- Requirement
Give every line of the data again, unchanged, but with no pictures.
** Data supplied follows **
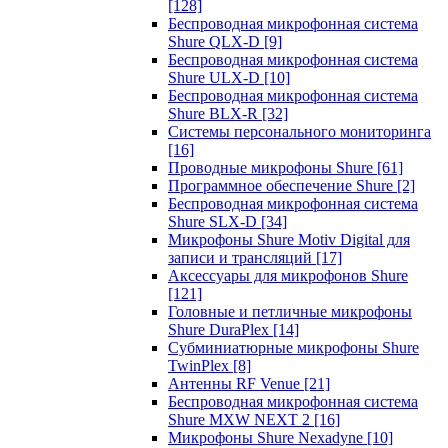
[128]
Беспроводная микрофонная система
Shure QLX-D
[9]
Беспроводная микрофонная система
Shure ULX-D
[10]
Беспроводная микрофонная система
Shure BLX-R
[32]
Системы персонального мониторинга
[16]
Проводные микрофоны Shure
[61]
Программное обеспечение Shure
[2]
Беспроводная микрофонная система
Shure SLX-D
[34]
Микрофоны Shure Motiv Digital для
записи и трансляций
[17]
Аксессуары для микрофонов Shure
[121]
Головные и петличные микрофоны
Shure DuraPlex
[14]
Субминиатюрные микрофоны Shure
TwinPlex
[8]
Антенны RF Venue
[21]
Беспроводная микрофонная система
Shure MXW NEXT 2
[16]
Микрофоны Shure Nexadyne
[10]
** End of Data supplied **
- Exercise answer
[128]
Беспроводная микрофонная система
Shure QLX-D
[9]
Беспроводная микрофонная система
Shure ULX-D
[10]
Беспроводная микрофонная система
Shure BLX-R
[32]
Системы персонального мониторинга
[16]
Проводные микрофоны Shure
[61]
Программное обеспечение Shure
[2]
Беспроводная микрофонная система
Shure SLX-D
[34]
Микрофоны Shure Motiv Digital для
записи и трансляций
[17]
Аксессуары для микрофонов Shure
[121]
Головные и петличные микрофоны
Shure DuraPlex
[14]
Субминиатюрные микрофоны Shure
TwinPlex
[8]
Антенны RF Venue
[21]
Беспроводная микрофонная система
Shure MXW NEXT 2
[16]
Микрофоны Shure Nexadyne
[10]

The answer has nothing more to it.